##### Given data #####

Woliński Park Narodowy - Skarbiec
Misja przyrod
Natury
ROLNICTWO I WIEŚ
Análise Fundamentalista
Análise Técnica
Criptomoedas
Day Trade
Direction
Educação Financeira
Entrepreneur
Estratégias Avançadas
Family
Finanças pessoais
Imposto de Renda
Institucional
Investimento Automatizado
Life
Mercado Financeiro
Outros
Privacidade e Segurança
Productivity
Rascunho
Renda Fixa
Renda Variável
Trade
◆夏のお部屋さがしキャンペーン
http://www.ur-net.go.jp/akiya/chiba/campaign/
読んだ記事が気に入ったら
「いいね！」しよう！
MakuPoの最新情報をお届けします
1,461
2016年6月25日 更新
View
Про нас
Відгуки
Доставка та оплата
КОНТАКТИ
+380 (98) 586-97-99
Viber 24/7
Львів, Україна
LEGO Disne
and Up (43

#####
##### Given data #####

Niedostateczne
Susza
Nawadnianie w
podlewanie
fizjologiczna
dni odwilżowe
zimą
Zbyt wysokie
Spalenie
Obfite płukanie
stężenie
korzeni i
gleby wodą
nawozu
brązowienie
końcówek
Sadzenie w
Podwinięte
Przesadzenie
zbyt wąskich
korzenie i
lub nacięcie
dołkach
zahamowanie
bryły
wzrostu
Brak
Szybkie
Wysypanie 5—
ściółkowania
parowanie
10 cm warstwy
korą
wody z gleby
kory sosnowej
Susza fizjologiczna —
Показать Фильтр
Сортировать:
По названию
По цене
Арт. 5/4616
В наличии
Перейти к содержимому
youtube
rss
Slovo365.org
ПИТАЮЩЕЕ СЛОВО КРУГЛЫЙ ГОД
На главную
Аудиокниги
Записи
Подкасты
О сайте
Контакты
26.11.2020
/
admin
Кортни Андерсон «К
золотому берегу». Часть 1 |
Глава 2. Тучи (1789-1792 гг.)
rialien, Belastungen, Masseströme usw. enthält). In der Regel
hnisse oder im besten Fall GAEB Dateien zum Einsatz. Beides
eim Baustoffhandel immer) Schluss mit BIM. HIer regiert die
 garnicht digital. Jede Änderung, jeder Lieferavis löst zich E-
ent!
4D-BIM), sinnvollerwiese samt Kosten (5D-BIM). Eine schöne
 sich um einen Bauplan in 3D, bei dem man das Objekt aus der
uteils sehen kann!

#####

## Try it
Every line that holds the word "Análise" should be copied from the records above.

## Exercise result
Análise Fundamentalista
Análise Técnica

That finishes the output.